Le 29 janvier prochain, Mathieu et Annick souligneront le premier anniversaire de leur petite Agathe. Derrière la caméra, dans son petit habit rouge, Agathe sourit. « Elle est tellement facile, elle est toujours de bonne humeur », se réjouit son papa Mathieu. Rien ne laisse imaginer qu’elle a subi pas moins de 18 opérations depuis sa naissance, dont une si délicate qu’elle n’avait jamais encore été tentée au Canada sur un être humain si petit.

Alice Girard-Bossé Alice Girard-Bossé
La Presse

Annick, la maman, subit une césarienne en urgence, après 26 semaines de grossesse.
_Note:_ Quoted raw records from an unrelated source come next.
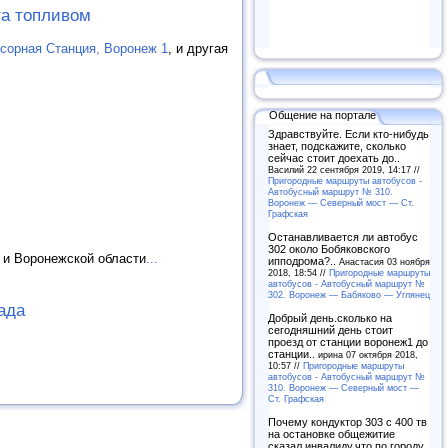
та топливом
сорная Станция, Воронеж 1
, и другая
Общение на портале
Здравствуйте. Если кто-нибудь
знает, подскажите, сколько
сейчас стоит доехать до..
Василий 22 сентября 2019, 14:17 //
Пригородные маршруты автобусов -
Автобусный маршрут № 310.
Воронеж — Северный мост — Ст.
Графская
Останавливается ли автобус
302 около Бобяковского
 и Воронежской области
...
ипподрома?..
Анастасия 03 ноября
2018, 18:54 //
Пригородные маршруты
автобусов - Автобусный маршрут №
302. Воронеж — Бабяково — Углянец
ада
Добрый день.сколько на
сегодняшний день стоит
проезд от станции воронеж1 до
станции..
ирина 07 октября 2018,
10:57 //
Пригородные маршруты
автобусов - Автобусный маршрут №
310. Воронеж — Северный мост —
Ст. Графская
Почему кондуктор 303 с 400 тв
на остановке общежитие
сказал инвалиду,что по городу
Agathe, très grande prématurée, pèse alors 770 g. « Quand elle est née, on ne savait pas ce qu’elle avait », se remémore la Dre Elizabeth Hailu, la néonatologiste qui a suivi Agathe depuis sa naissance.

Après investigation, en plus d’une hémorragie cérébrale, on diagnostique une malformation de la trachée et de l’artère pulmonaire du cœur. Son état est critique et ses chances de survie sont faibles. Agathe sera transférée aux soins intensifs, à l’Hôpital de Montréal pour enfants. C’est là qu’elle passera les neuf premiers mois de sa vie, et les parents aussi.

La première chose qu’on a faite en tant que parents, c’est signer les papiers de refus de réanimation cardiorespiratoire. On ne s’attend pas à vivre ça.

Mathieu, père d’Agathe

Au cours de ces neuf mois, Mathieu et Annick sont passés par une gamme d’émotions, un mélange de doute, d’espoir, d’inquiétude et de soulagement.

PHOTO FOURNIE PAR LA FAMILLE

Agathe à l’hôpital

Annick raconte qu’un jour où Mathieu et elle rendaient visite à leur bébé, ils ont entendu l’annonce d’un code : « Attention, attention, code indigo, au 6e étage à la chambre 67. » « J’ai regardé Mathieu et j’ai dit : "67, c’est nous, ça ?" Et là, on a vu tous les médecins et les inhalothérapeutes se précipiter et courir vers la chambre de notre fille. » Encore une fois, les médecins et les équipes soignantes réussissent à maintenir Agathe en vie.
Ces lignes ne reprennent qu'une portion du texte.